What you need to do:
Transcribe exactly the line with "Rolls Especiales" and each line that follows it in the listing, down to the last, omitting all pictures.

Exercise input:
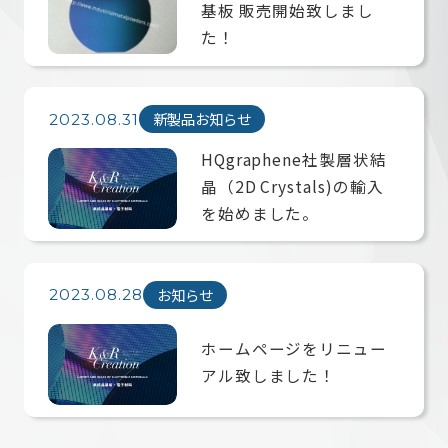
基板 販売開始致しまし
た！
新製品お知らせ
2023.08.31
HQgraphene社製層状結
晶（2D Crystals)の輸入
を始めました。
お知らせ
2023.08.28
ホームページをリニュー
アル致しました！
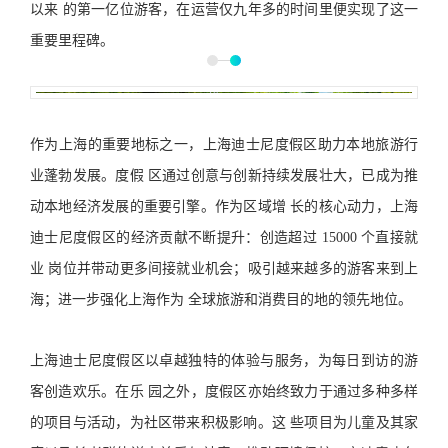
以来 的第一亿位游客，在运营仅九年多的时间里便实现了这一
重要里程碑。
作为上海的重要地标之一，上海迪士尼度假区助力本地旅游行
业蓬勃发展。度假 区通过创意与创新持续发展壮大，已成为推
动本地经济发展的重要引擎。作为区域增 长的核心动力，上海
迪士尼度假区的经济贡献不断提升：创造超过 15000 个直接就
业 岗位并带动更多间接就业机会；吸引越来越多的游客来到上
海；进一步强化上海作为 全球旅游和消费目的地的领先地位。
上海迪士尼度假区以卓越独特的体验与服务，为每日到访的游
客创造欢乐。在乐 园之外，度假区亦始终致力于通过多种多样
的项目与活动，为社区带来积极影响。这 些项目为儿童及其家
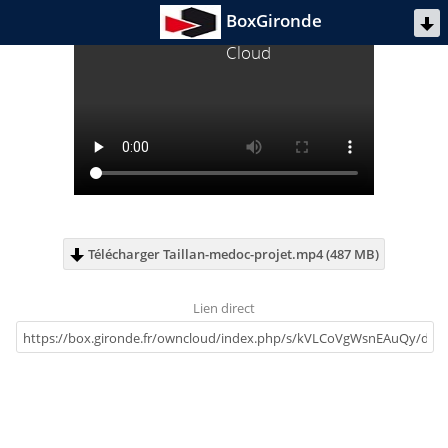
BoxGironde
Cloud
Télécharger Taillan-medoc-projet.mp4 (487 MB)
Lien direct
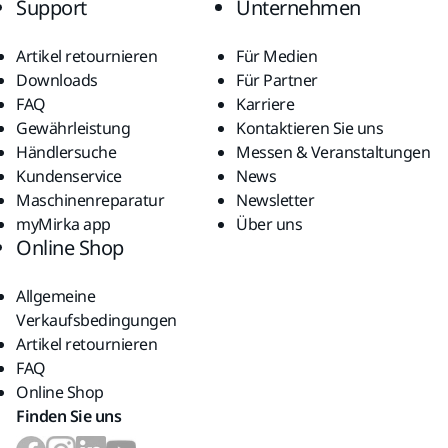
Support
Unternehmen
Artikel retournieren
Für Medien
Downloads
Für Partner
FAQ
Karriere
Gewährleistung
Kontaktieren Sie uns
Händlersuche
Messen & Veranstaltungen
Kundenservice
News
Maschinenreparatur
Newsletter
myMirka app
Über uns
Online Shop
Allgemeine
Verkaufsbedingungen
Artikel retournieren
FAQ
Online Shop
Finden Sie uns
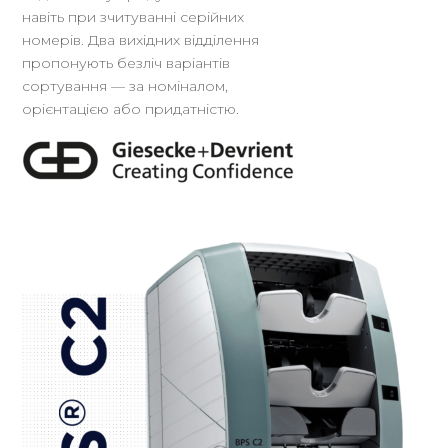
навіть при зчитуванні серійних
номерів. Два вихідних відділення
пропонують безліч варіантів
сортування — за номіналом,
орієнтацією або придатністю.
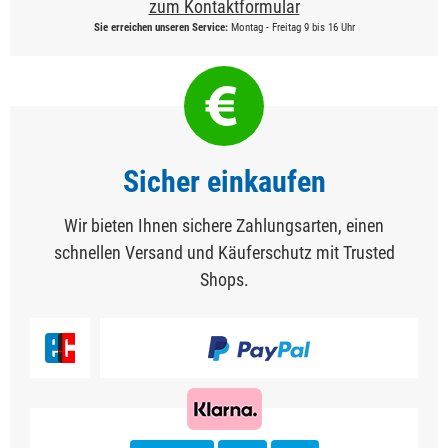
zum Kontaktformular
Sie erreichen unseren Service:
Montag - Freitag 9 bis 16 Uhr
Sicher einkaufen
Wir bieten Ihnen sichere Zahlungsarten, einen
schnellen Versand und Käuferschutz mit Trusted
Shops.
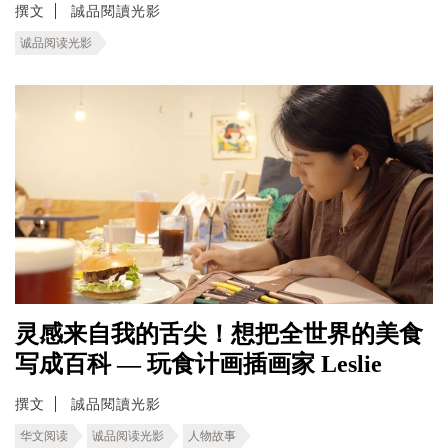
撰文
誠品閱讀光影
诚品阅读光影
灵感来自我的舌尖！想把全世界的美食
写成百科 — 玩食计画插画家 Leslie
撰文
誠品閱讀光影
华文阅读
诚品阅读光影
人物故事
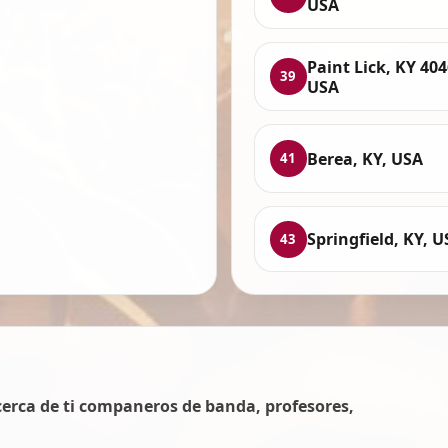
USA
Paint Lick, KY 404
39
USA
Berea, KY, USA
41
Springfield, KY, 
43
erca de ti companeros de banda, profesores,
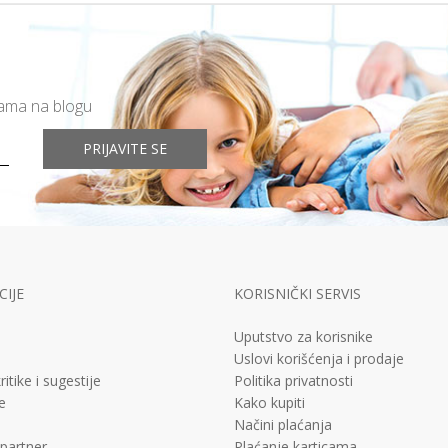
mama na blogu
PRIJAVITE SE
IJE
KORISNIČKI SERVIS
Uputstvo za korisnike
Uslovi korišćenja i prodaje
ritike i sugestije
Politika privatnosti
e
Kako kupiti
Načini plaćanja
 partner
Plaćanje karticama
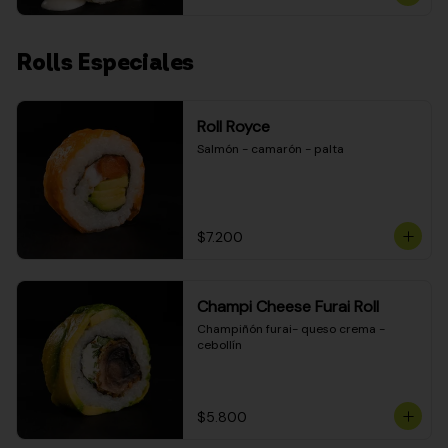
Rolls Especiales
Roll Royce
Salmón - camarón - palta
$7.200
Champi Cheese Furai Roll
Champiñón furai- queso crema - 
cebollín
$5.800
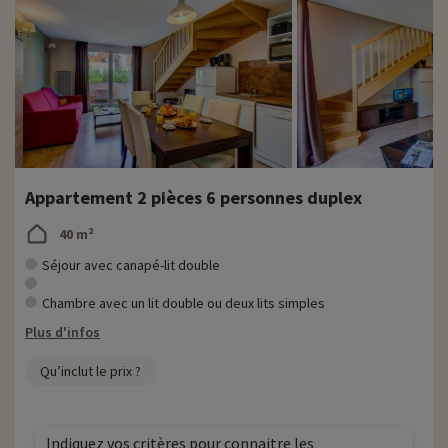
Appartement 2 pièces 6 personnes duplex
40 m²
Séjour avec canapé-lit double
Chambre avec un lit double ou deux lits simples
Plus d'infos
Qu’inclut le prix ?
Indiquez vos critères pour connaitre les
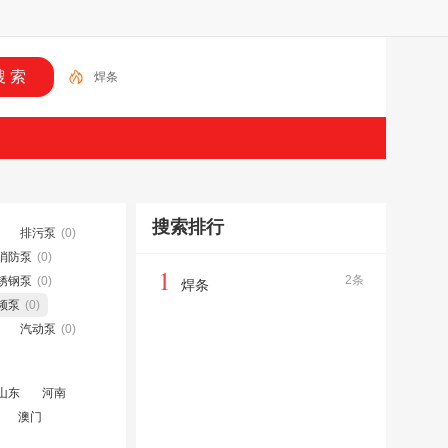
焊条
搜索排行
排污泵
(0)
消防泵
(0)
1
2条
锈钢泵
(0)
焊条
频泵
(0)
汽动泵
(0)
山东
河南
澳门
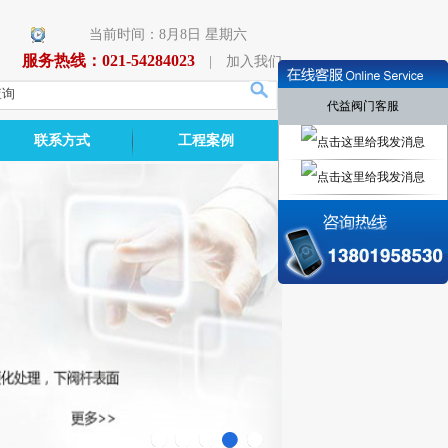
当前时间：8月8日 星期六
服务热线：021-54284023
|
加入我们
代益阀门客服
联系方式
工程案例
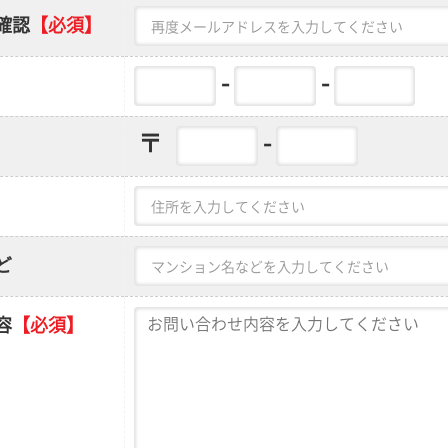
確認
【必須】
-
-
〒
-
ど
容
【必須】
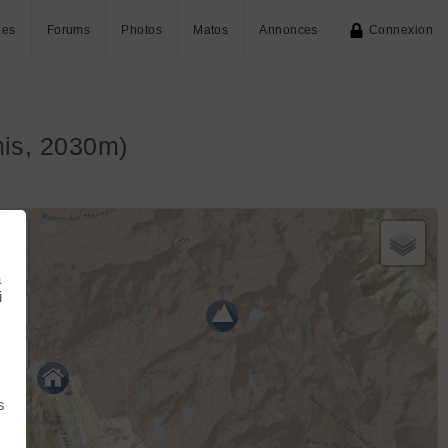
ies
Forums
Photos
Matos
Annonces
Connexion
nis, 2030m)
+
−
à
i
s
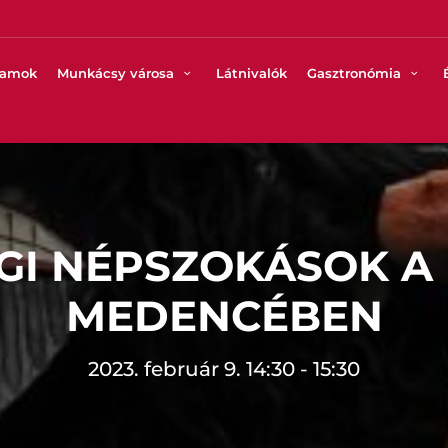
ramok
Munkácsy városa
Látnivalók
Gasztronómia
GI NÉPSZOKÁSOK A 
MEDENCÉBEN
2023. február 9. 14:30 - 15:30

Solution to this exercise:
Rolls Especiales
Roll Royce
Salmón - camarón - palta
$7.200
Champi Cheese Furai Roll
Champiñón furai- queso crema - 
cebollín
$5.800
Appartement 2 pièces 6 personnes duplex
40 m²
Séjour avec canapé-lit double
Chambre avec un lit double ou deux lits simples
Plus d'infos
Qu’inclut le prix ?
Indiquez vos critères pour connaitre les
焊条
搜索排行
排污泵
(0)
消防泵
(0)
1
2条
锈钢泵
(0)
焊条
频泵
(0)
汽动泵
(0)
山东
河南
澳门
当前时间：8月8日 星期六
服务热线：021-54284023
|
加入我们
代益阀门客服
联系方式
工程案例
確認
【必須】
-
-
〒
-
ど
容
【必須】
ies
Forums
Photos
Matos
Annonces
Connexion
nis, 2030m)
+
−
à
i
s
ramok
Munkácsy városa
Látnivalók
Gasztronómia
GI NÉPSZOKÁSOK A 
MEDENCÉBEN
2023. február 9. 14:30 - 15:30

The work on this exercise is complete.